Machiavellian megacorporation OCP have plans to flatten the rundown areas of Detroit to make way for luxurious Delta City. But these plans don't include rehousing the existing population who are being aggressively forced out by a group of armed mercenaries on the company's payroll. Caught in the middle of this violent confrontation is Robocop, who must choose once and for all whose side he's on.
This is the one in which everyone's favourite metallic law enforcer flies around on a jetpack, which pretty much sums up Robocop 3. Gone are the biting satire, the deliciously wanton violence and black humour of the original – all hallmarks of Robocop director Paul Verhoven's films. In its place we have a formulaic family friendly superhero movie in which Robocop becomes a defender of the people against the evil OCP and along the way gathers some Inspector Gadget style accessories. On hand to help is the obligatory cute kid, a young girl who also happens to be a computer whiz, a far cry from the gun toting prepubescent psychopath of Robocop 2. In many ways the whole film is a reaction against the ultra violence of its predecessors, watering down the darker adult elements for a younger audience.
Rushed into production after the successful sequel this final big screen outing for the crime fighting tin man had its release delayed for 2 years which certainly didn't help matters, but the movie is flawed from the outset. Robert John Burke, a familiar face to fans of American indie filmmaker Hal Hartley, replaces Peter Weller in the iconic lead role but is given little to do. Bizarrely Robocop takes a backseat with too much screen time given to the formulaic resistance fighters. When he does turn up it's simply a rehash of what's gone before with monotonous scenes about his humanity adding nothing to the character offset by underwhelming cartoonish action set pieces. Even the prospect of a final battle between our hero and a sleek Japanese samurai cyborg is a total letdown.

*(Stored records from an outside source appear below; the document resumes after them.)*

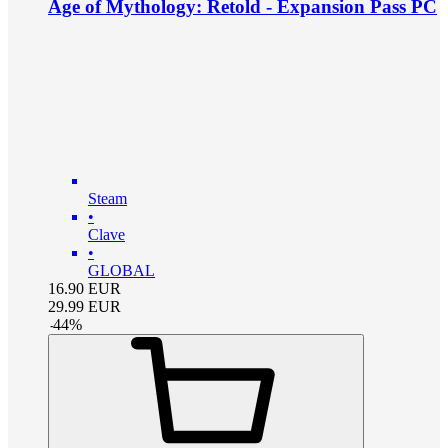
Age of Mythology: Retold - Expansion Pass PC
Steam
•
Clave
•
GLOBAL
16.90
EUR
29.99
EUR
-
44
%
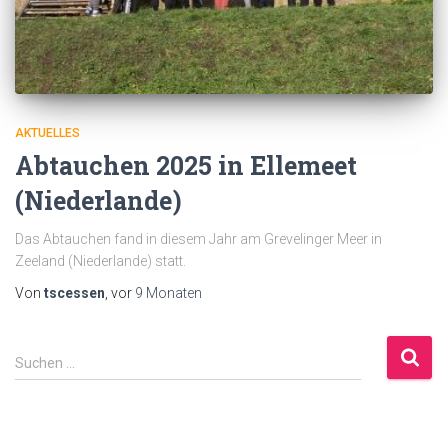
AKTUELLES
Abtauchen 2025 in Ellemeet
(Niederlande)
Das Abtauchen fand in diesem Jahr am Grevelinger Meer in
Zeeland (Niederlande) statt.
Von
tscessen
, vor
9 Monaten
S
Suchen …
u
c
h
e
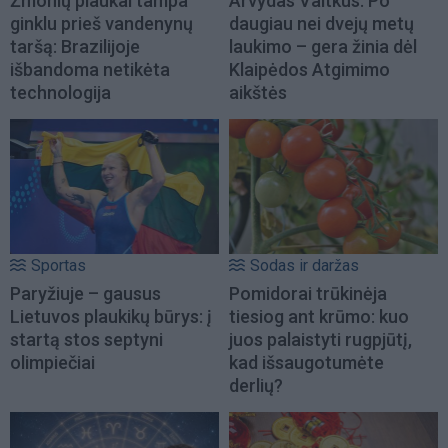
Žmonių plaukai tampa
Arvydas Vaitkus: Po
ginklu prieš vandenynų
daugiau nei dvejų metų
taršą: Brazilijoje
laukimo – gera žinia dėl
išbandoma netikėta
Klaipėdos Atgimimo
technologija
aikštės
Sportas
Sodas ir daržas
Paryžiuje – gausus
Pomidorai trūkinėja
Lietuvos plaukikų būrys: į
tiesiog ant krūmo: kuo
startą stos septyni
juos palaistyti rugpjūtį,
olimpiečiai
kad išsaugotumėte
derlių?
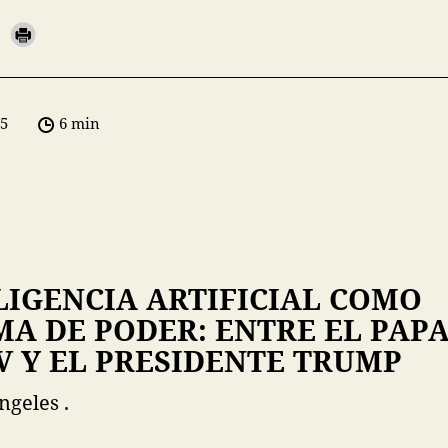
05
6 min
LIGENCIA ARTIFICIAL COMO
A DE PODER: ENTRE EL PAP
V Y EL PRESIDENTE TRUMP
ngeles .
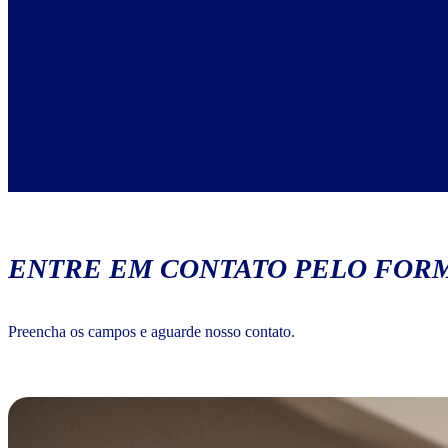
ENTRE EM CONTATO PELO FORM
Preencha os campos e aguarde nosso contato.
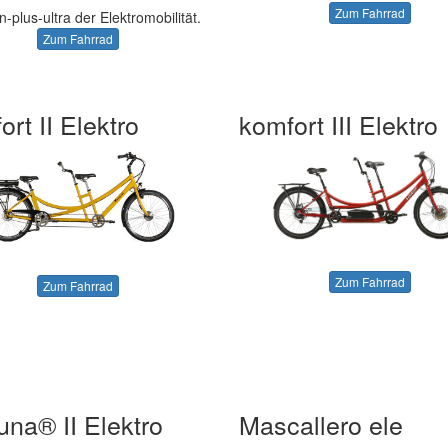
Zum Fahrrad
-plus-ultra der Elektromobilität.
Zum Fahrrad
rt II Elektro
komfort III Elektro
Zum Fahrrad
Zum Fahrrad
una® II Elektro
Mascallero ele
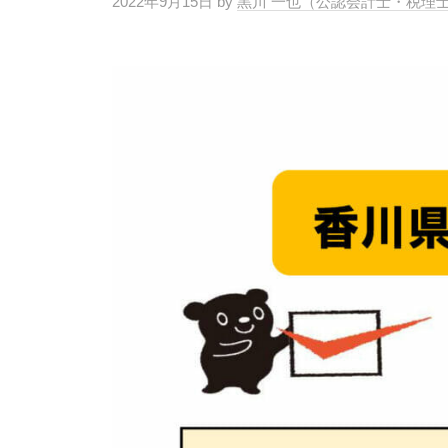
｜
理
2022年9月15日
by
黒川 一也（公認会計士・税
さ
士
香
し
｜
川
い
経
県
税
営
高
理
サ
松
士
ポ
市
ー
事
ト
務
の
、
所
税
起
。
理
業
経
士
・
営
｜
会
サ
社
経
ポ
設
営
ー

So is there anything positive to say about Robocop 3? Well after being absent from Robocop 2 Basil Poledouris returns to composing duties and it's good to hear his bombastic macho score, even if it isn't matched by the visuals. Nancy Allen also returns as Robocop's confidant Officer Lewis but has the good sense to get killed early on, a fate viewers may wish for themselves.
One of the themes of Robocop is that of Officer Murphy losing his humanity and becoming nothing more than a product of a soulless profit obsessed corporation, a pretty accurate description of what happened to the Robocop concept. Because believe it or not Robocop 3 is not as bad as it got, in the intervening years a cartoon show and short-lived live action TV series surfaced which should also be avoided.